Derrière ‘La Gioconda’

Après l’avoir précisé, l’Autrichien, pour renforcer le caractère envahissant de la mère, s’arrête à ‘La Gioconda’ le tableau le plus connu de De Vinci, peinte entre 1503 et 1507 alors qu’il avait plus de cinquante ans et que le peintre n’a finalement pas trop aimée, il ne l’a pas donnée à celui qui l’avait commandée et l’a emportée avec lui en France, où son protecteur François Ier l’a acquise pour le Louvre.

Freud souligne ainsi que le sourire de la Joconde, mélange de « réserve et de séduction, de tendresse dévouée et de sensualité qui, impitoyable et défiant, dévore l’homme comme s’il était un étranger », est une transcription de celui de sa mère, que Vinci n’avait pu oublier, bien qu’il n’ait vécu avec elle que dans sa petite enfance. Il en va de même pour les femmes souriantes dans d’autres tableaux tels que Sainte Anne, Marie et l’Enfant. « Les femmes souriantes ne sont que la répétition de Caterina, sa mère, et nous avons commencé à envisager la possibilité que ce soit sa mère qui possède le sourire énigmatique qu’il avait perdu et qui l’a tant fasciné lorsqu’il l’a retrouvé chez la dame florentine », écrit l’Autrichien.

« La Gioconda ». (EFE)

La dernière partie du livre est un exercice spéculatif qui ouvrirait aujourd’hui d’âpres discussions et ne passerait pas trop de filtres. Freud estime que  » la tendresse de sa mère a été sa perte, a déterminé son destin et les privations qui l’attendaient « . La véhémence des caresses dont il est question dans la fantaisie du vautour est absolument logique ; la pauvre mère abandonnée devait réunir dans l’amour maternel tous ses souvenirs de la tendresse dont elle avait joui et le désir de l’avenir ». En d’autres termes, l’éventuelle homosexualité du fils était marquée par l’affection de la mère.

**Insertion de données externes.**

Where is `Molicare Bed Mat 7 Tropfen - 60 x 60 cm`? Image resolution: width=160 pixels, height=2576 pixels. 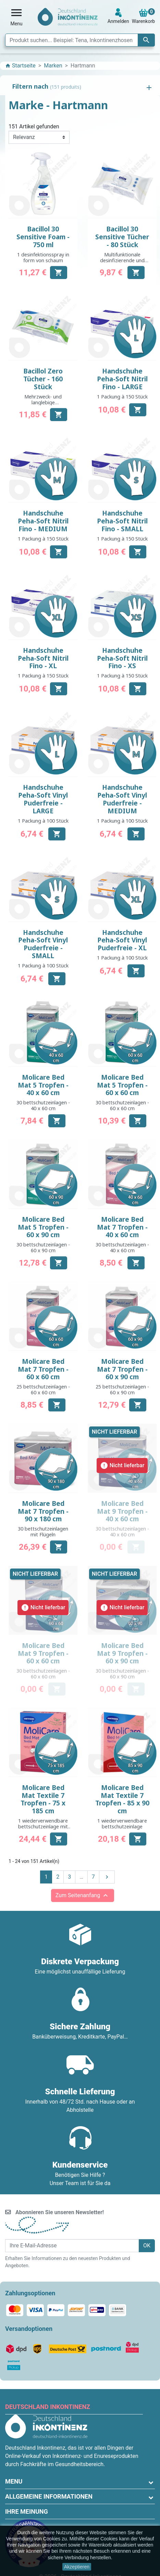 Molicare Bed Mat 7 Tropfen - 60 x 60 cm is located at coordinates (43, 1369).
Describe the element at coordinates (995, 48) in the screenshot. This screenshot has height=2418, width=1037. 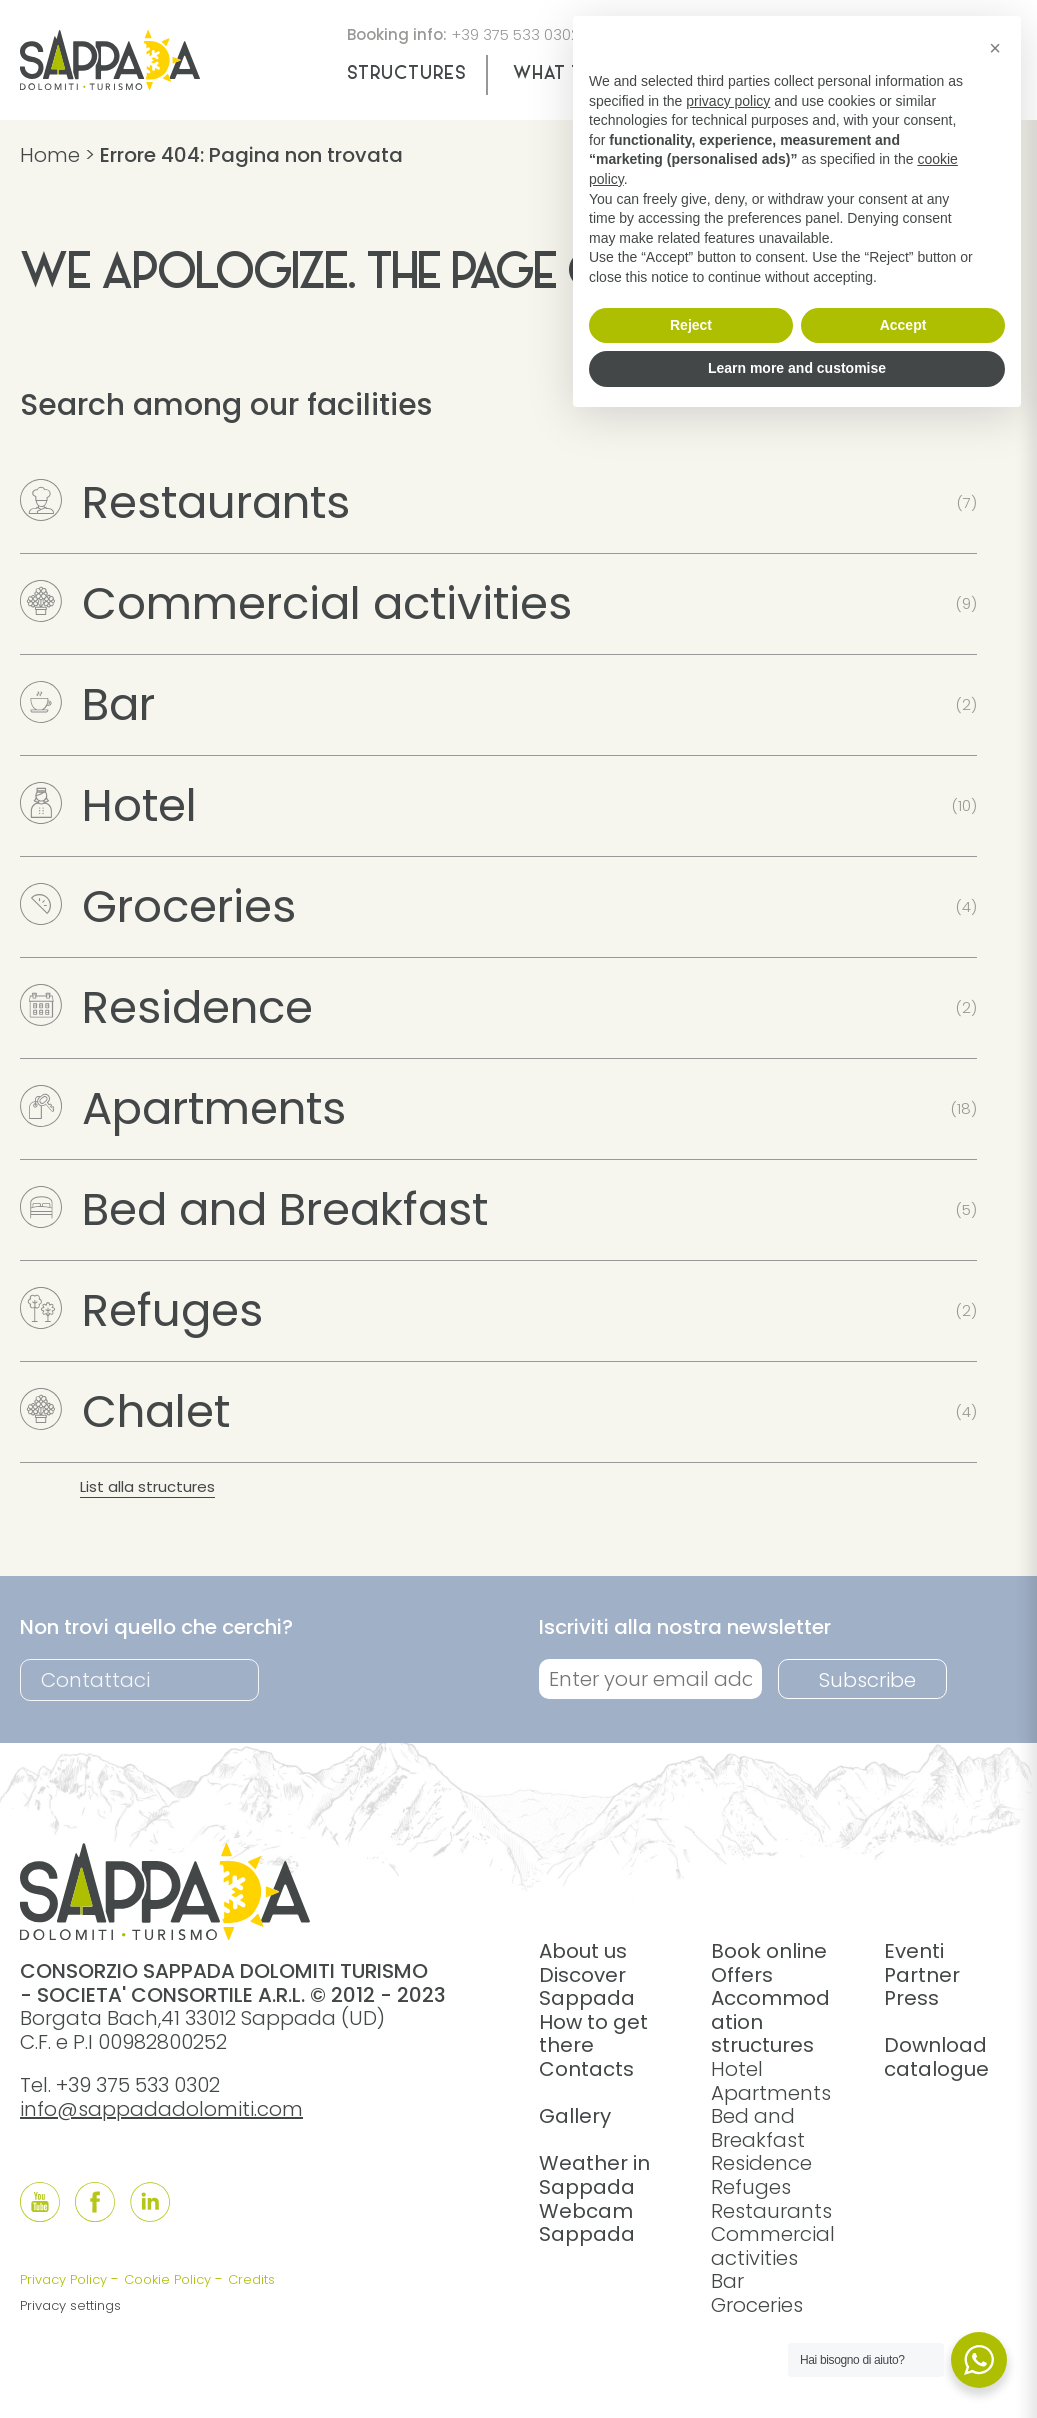 I see `[button]` at that location.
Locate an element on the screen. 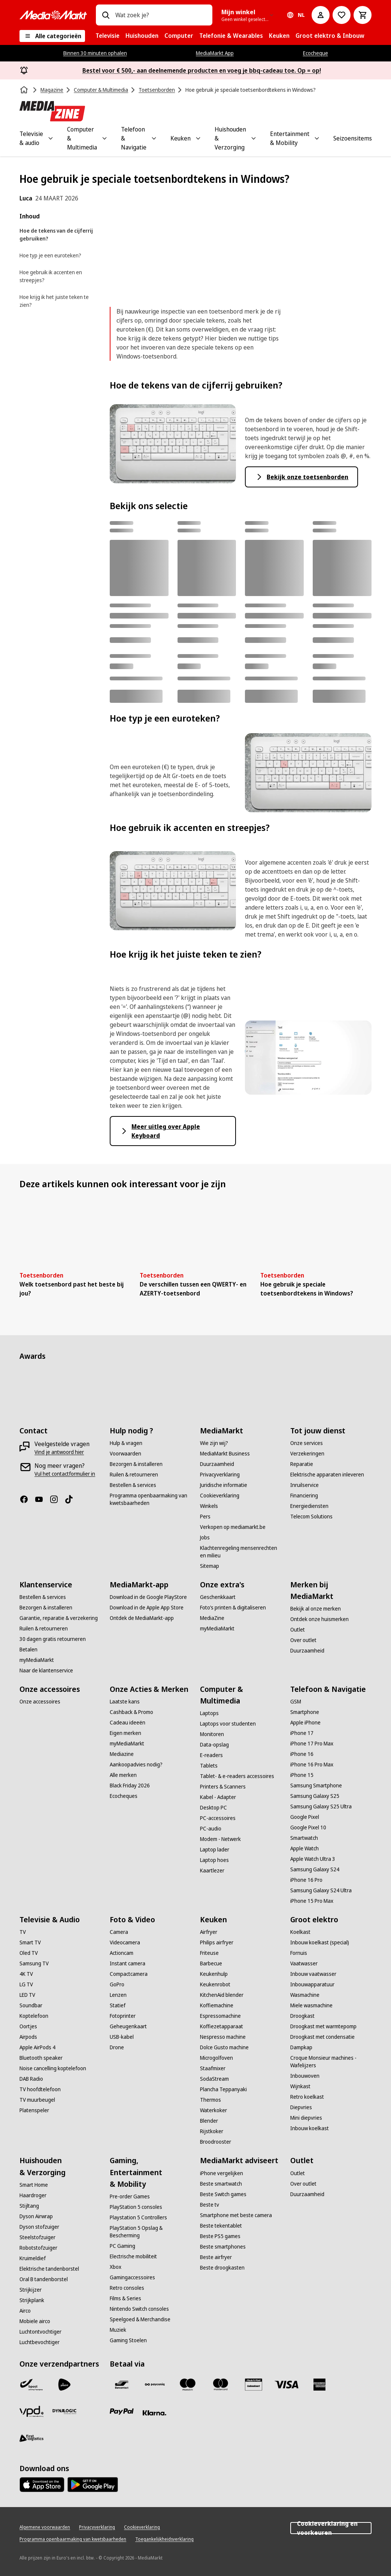 The width and height of the screenshot is (391, 2576). [iPhone 15 Pro Max] is located at coordinates (311, 1901).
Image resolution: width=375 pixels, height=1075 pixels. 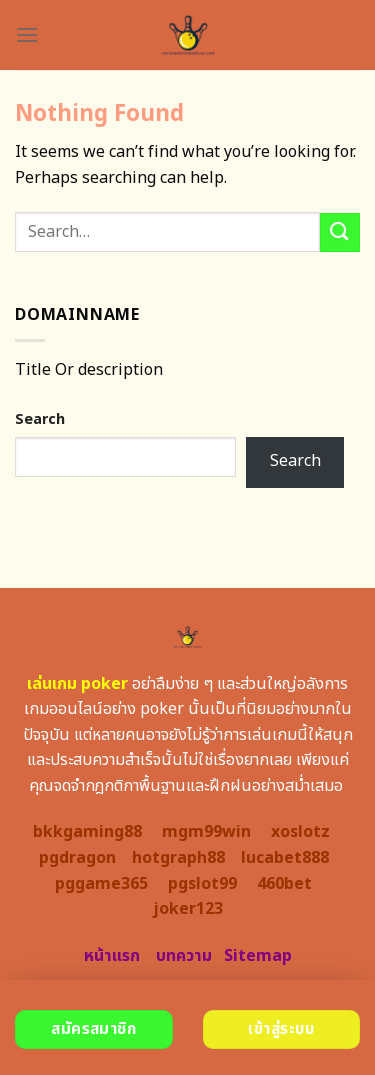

De plus, il se permet de souligner que sa mère, n’ayant pas de compagnon, « a mis le fils à la place du mari, comme le font toutes les mères insatisfaites, et en forgeant une maturité précoce de son érotisme l’a privé d’une partie de sa masculinité ». Freud s’est en effet contenté de cette phrase.

Freud décrit Léonard comme un homme tourmenté qui, dans ses derniers jours, se reprochait d’avoir offensé Dieu

Ce ne sont pas seulement ces théories que le père de la psychanalyse égrène sur le peintre et son orientation sexuelle. Certains sont encore plus crus, comme lorsqu’il le décrit comme un homme tourmenté, car dans les dernières heures de sa vie, il se reprochait d’avoir offensé Dieu et les hommes en ne remplissant pas son devoir d’artiste ; ou comme un bel homme, « grand et aux proportions harmonieuses ; il avait un visage d’une beauté parfaite et une force corporelle inhabituelle ; de charmantes manières, il était un maître d’éloquence, joyeux et gentil avec tout le monde ». Il aimait également la beauté des choses qui l’entouraient, portait des vêtements somptueux et appréciait le raffinement dans le mode de vie » ; et même en tant que végétarien puisqu' »il refusait de manger de la viande car il considérait qu’il était injuste de priver les animaux de leur vie, et aimait particulièrement acheter des oiseaux au marché et les laisser en liberté ».

Tout cela pour régler sa théorie de l’homosexualité, qui n’était même pas satisfaite, car c’était un homme plus proche de l’asexualité complète : « Ses affections étaient domptées et maîtrisées par la pulsion d’investigation ; il n’aimait ni ne haïssait, mais se demandait d’où venait ce qu’il devait aimer ou haïr, ce que cela signifiait, et c’est ainsi qu’au début il devait sembler indifférent au bien et au mal, à la beauté et à la laideur. Au fur et à mesure de son travail d’investigation, les signes d’amour et de haine disparaissaient et se transformaient en intérêt intellectuel. »

Freud dit dans les dernières pages de ce livre qu’il n’est écrit ni pour choquer ni pour obscurcir le personnage. Telle est la nature et nos pulsions. C’est la théorie de l’Autrichien, bien qu’ils ne soient plus Da Vinci, qui aurait peut-être pu être homosexuel, ni surtout sa mère, pour le réfuter.